[Start of section]

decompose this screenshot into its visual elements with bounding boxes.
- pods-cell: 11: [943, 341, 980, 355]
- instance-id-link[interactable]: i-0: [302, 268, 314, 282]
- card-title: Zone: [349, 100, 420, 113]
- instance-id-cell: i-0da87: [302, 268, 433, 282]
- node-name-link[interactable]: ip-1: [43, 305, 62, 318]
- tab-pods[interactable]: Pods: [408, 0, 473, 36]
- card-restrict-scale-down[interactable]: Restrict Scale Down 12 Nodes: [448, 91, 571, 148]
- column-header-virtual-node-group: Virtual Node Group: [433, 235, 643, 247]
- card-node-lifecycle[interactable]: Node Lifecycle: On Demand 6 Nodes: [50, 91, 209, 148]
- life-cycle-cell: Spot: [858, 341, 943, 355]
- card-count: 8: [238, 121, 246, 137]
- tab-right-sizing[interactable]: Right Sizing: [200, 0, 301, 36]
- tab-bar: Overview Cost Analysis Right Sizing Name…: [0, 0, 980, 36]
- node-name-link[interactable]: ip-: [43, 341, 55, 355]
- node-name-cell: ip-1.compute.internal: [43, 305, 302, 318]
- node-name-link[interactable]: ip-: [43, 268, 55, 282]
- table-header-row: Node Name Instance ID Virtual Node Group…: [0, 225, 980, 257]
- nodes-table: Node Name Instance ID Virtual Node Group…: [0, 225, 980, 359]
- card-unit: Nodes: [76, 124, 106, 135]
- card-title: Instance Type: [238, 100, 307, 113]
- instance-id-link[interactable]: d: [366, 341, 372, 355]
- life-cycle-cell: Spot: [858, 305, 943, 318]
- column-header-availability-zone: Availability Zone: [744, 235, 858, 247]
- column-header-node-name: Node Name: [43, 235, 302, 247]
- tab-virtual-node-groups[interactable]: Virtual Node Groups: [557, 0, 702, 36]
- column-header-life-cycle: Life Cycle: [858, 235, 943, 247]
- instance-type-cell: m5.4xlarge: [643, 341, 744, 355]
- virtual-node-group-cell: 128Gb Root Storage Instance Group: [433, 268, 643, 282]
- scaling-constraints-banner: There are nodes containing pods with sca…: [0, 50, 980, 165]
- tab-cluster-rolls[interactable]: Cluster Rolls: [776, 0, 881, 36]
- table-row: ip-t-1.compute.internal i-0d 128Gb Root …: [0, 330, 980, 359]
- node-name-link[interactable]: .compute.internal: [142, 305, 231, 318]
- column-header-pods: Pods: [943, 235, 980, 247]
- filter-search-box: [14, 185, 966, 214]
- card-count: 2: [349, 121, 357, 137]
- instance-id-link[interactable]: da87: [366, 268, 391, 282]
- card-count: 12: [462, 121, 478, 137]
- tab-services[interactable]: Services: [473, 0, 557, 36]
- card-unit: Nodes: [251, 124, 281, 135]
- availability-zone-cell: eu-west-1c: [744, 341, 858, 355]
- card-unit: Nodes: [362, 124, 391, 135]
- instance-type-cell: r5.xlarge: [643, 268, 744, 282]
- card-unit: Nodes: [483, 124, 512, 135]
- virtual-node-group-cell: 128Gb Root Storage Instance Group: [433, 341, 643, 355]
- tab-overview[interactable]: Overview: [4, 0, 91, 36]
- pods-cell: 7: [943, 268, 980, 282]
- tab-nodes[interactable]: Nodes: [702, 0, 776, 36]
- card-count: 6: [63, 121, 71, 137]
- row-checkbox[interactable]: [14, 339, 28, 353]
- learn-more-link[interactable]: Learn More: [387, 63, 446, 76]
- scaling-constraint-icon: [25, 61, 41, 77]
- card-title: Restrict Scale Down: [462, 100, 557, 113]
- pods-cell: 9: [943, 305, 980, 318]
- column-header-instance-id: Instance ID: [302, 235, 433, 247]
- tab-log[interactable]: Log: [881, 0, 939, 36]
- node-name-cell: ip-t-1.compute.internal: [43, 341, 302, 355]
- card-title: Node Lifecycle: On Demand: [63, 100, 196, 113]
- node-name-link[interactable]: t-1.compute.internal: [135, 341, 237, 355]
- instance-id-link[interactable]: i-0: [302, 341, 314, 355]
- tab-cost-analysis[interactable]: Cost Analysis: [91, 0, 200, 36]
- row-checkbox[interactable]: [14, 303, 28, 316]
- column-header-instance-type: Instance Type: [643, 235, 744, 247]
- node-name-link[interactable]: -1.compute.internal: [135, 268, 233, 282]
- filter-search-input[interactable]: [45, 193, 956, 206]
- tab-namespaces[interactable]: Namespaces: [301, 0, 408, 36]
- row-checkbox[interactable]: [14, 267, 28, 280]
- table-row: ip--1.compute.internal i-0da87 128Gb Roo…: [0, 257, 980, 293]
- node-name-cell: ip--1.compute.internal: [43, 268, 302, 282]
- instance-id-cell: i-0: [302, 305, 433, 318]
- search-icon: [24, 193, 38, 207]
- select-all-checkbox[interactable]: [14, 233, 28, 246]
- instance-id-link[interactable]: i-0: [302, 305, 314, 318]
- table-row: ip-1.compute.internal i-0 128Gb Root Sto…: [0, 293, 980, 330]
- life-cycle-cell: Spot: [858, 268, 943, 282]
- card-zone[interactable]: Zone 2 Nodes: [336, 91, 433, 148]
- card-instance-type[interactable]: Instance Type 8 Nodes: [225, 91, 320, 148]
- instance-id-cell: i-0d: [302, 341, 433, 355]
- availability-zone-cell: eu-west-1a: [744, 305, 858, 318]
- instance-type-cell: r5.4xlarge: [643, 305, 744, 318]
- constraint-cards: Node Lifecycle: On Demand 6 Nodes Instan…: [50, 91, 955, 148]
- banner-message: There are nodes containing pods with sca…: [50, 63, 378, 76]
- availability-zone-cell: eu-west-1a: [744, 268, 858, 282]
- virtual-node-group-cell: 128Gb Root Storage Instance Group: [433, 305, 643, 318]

[End of section]

Repeat every line of the records, exactly as given.

decompose this screenshot into its visual elements with bounding boxes.
- pods-cell: 11: [943, 341, 980, 355]
- instance-id-link[interactable]: i-0: [302, 268, 314, 282]
- card-title: Zone: [349, 100, 420, 113]
- instance-id-cell: i-0da87: [302, 268, 433, 282]
- node-name-link[interactable]: ip-1: [43, 305, 62, 318]
- tab-pods[interactable]: Pods: [408, 0, 473, 36]
- card-restrict-scale-down[interactable]: Restrict Scale Down 12 Nodes: [448, 91, 571, 148]
- column-header-virtual-node-group: Virtual Node Group: [433, 235, 643, 247]
- card-node-lifecycle[interactable]: Node Lifecycle: On Demand 6 Nodes: [50, 91, 209, 148]
- life-cycle-cell: Spot: [858, 341, 943, 355]
- card-count: 8: [238, 121, 246, 137]
- tab-right-sizing[interactable]: Right Sizing: [200, 0, 301, 36]
- tab-bar: Overview Cost Analysis Right Sizing Name…: [0, 0, 980, 36]
- node-name-link[interactable]: ip-: [43, 341, 55, 355]
- node-name-cell: ip-1.compute.internal: [43, 305, 302, 318]
- node-name-link[interactable]: ip-: [43, 268, 55, 282]
- table-header-row: Node Name Instance ID Virtual Node Group…: [0, 225, 980, 257]
- nodes-table: Node Name Instance ID Virtual Node Group…: [0, 225, 980, 359]
- card-unit: Nodes: [76, 124, 106, 135]
- card-title: Instance Type: [238, 100, 307, 113]
- instance-id-link[interactable]: d: [366, 341, 372, 355]
- life-cycle-cell: Spot: [858, 305, 943, 318]
- column-header-availability-zone: Availability Zone: [744, 235, 858, 247]
- column-header-node-name: Node Name: [43, 235, 302, 247]
- tab-virtual-node-groups[interactable]: Virtual Node Groups: [557, 0, 702, 36]
- column-header-life-cycle: Life Cycle: [858, 235, 943, 247]
- instance-type-cell: m5.4xlarge: [643, 341, 744, 355]
- virtual-node-group-cell: 128Gb Root Storage Instance Group: [433, 268, 643, 282]
- scaling-constraints-banner: There are nodes containing pods with sca…: [0, 50, 980, 165]
- tab-cluster-rolls[interactable]: Cluster Rolls: [776, 0, 881, 36]
- table-row: ip-t-1.compute.internal i-0d 128Gb Root …: [0, 330, 980, 359]
- node-name-link[interactable]: .compute.internal: [142, 305, 231, 318]
- column-header-pods: Pods: [943, 235, 980, 247]
- filter-search-box: [14, 185, 966, 214]
- card-count: 2: [349, 121, 357, 137]
- instance-id-link[interactable]: da87: [366, 268, 391, 282]
- card-count: 12: [462, 121, 478, 137]
- tab-services[interactable]: Services: [473, 0, 557, 36]
- card-unit: Nodes: [251, 124, 281, 135]
- availability-zone-cell: eu-west-1c: [744, 341, 858, 355]
- card-unit: Nodes: [362, 124, 391, 135]
- instance-type-cell: r5.xlarge: [643, 268, 744, 282]
- card-unit: Nodes: [483, 124, 512, 135]
- virtual-node-group-cell: 128Gb Root Storage Instance Group: [433, 341, 643, 355]
- tab-overview[interactable]: Overview: [4, 0, 91, 36]
- pods-cell: 7: [943, 268, 980, 282]
- tab-nodes[interactable]: Nodes: [702, 0, 776, 36]
- card-count: 6: [63, 121, 71, 137]
- row-checkbox[interactable]: [14, 339, 28, 353]
- learn-more-link[interactable]: Learn More: [387, 63, 446, 76]
- scaling-constraint-icon: [25, 61, 41, 77]
- card-title: Restrict Scale Down: [462, 100, 557, 113]
- pods-cell: 9: [943, 305, 980, 318]
- column-header-instance-id: Instance ID: [302, 235, 433, 247]
- tab-log[interactable]: Log: [881, 0, 939, 36]
- node-name-cell: ip-t-1.compute.internal: [43, 341, 302, 355]
- card-title: Node Lifecycle: On Demand: [63, 100, 196, 113]
- node-name-link[interactable]: t-1.compute.internal: [135, 341, 237, 355]
- instance-id-link[interactable]: i-0: [302, 341, 314, 355]
- tab-cost-analysis[interactable]: Cost Analysis: [91, 0, 200, 36]
- row-checkbox[interactable]: [14, 303, 28, 316]
- column-header-instance-type: Instance Type: [643, 235, 744, 247]
- node-name-link[interactable]: -1.compute.internal: [135, 268, 233, 282]
- filter-search-input[interactable]: [45, 193, 956, 206]
- tab-namespaces[interactable]: Namespaces: [301, 0, 408, 36]
- row-checkbox[interactable]: [14, 267, 28, 280]
- table-row: ip--1.compute.internal i-0da87 128Gb Roo…: [0, 257, 980, 293]
- node-name-cell: ip--1.compute.internal: [43, 268, 302, 282]
- instance-id-cell: i-0: [302, 305, 433, 318]
- search-icon: [24, 193, 38, 207]
- select-all-checkbox[interactable]: [14, 233, 28, 246]
- instance-id-link[interactable]: i-0: [302, 305, 314, 318]
- table-row: ip-1.compute.internal i-0 128Gb Root Sto…: [0, 293, 980, 330]
- life-cycle-cell: Spot: [858, 268, 943, 282]
- card-zone[interactable]: Zone 2 Nodes: [336, 91, 433, 148]
- card-instance-type[interactable]: Instance Type 8 Nodes: [225, 91, 320, 148]
- instance-id-cell: i-0d: [302, 341, 433, 355]
- availability-zone-cell: eu-west-1a: [744, 305, 858, 318]
- instance-type-cell: r5.4xlarge: [643, 305, 744, 318]
- constraint-cards: Node Lifecycle: On Demand 6 Nodes Instan…: [50, 91, 955, 148]
- banner-message: There are nodes containing pods with sca…: [50, 63, 378, 76]
- availability-zone-cell: eu-west-1a: [744, 268, 858, 282]
- virtual-node-group-cell: 128Gb Root Storage Instance Group: [433, 305, 643, 318]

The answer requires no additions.